- YOUR INSTRUCTIONS
Please return all lines of the data below containing the string "Vibrate".

--- START ---

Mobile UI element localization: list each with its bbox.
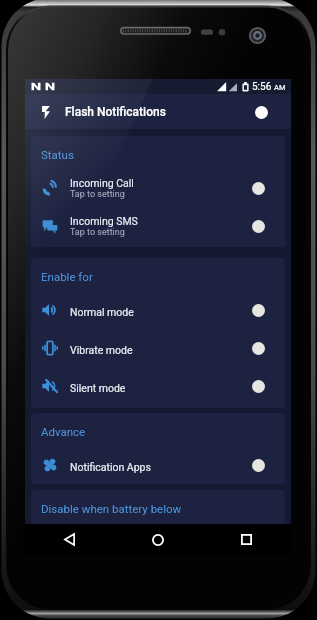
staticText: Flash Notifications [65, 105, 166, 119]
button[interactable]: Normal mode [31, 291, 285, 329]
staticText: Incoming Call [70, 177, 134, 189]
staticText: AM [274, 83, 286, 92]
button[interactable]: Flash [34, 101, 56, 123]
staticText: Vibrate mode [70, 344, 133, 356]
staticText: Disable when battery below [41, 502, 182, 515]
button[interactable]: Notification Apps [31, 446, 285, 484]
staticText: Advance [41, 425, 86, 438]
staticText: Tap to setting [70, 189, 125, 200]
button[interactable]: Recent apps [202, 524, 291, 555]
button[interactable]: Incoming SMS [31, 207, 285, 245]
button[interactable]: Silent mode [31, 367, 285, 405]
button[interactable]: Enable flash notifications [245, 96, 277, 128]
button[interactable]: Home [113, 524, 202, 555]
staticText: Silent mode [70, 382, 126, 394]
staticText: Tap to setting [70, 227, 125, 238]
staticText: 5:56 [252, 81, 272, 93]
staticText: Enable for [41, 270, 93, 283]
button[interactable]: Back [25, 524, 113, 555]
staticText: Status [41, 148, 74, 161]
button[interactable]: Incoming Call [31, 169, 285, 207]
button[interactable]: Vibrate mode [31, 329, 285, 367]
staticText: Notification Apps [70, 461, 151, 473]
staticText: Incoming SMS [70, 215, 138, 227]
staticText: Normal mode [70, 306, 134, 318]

--- END ---

- RESPONSE TO THE EXERCISE
staticText: Vibrate mode [70, 344, 133, 356]
button[interactable]: Vibrate mode [31, 329, 285, 367]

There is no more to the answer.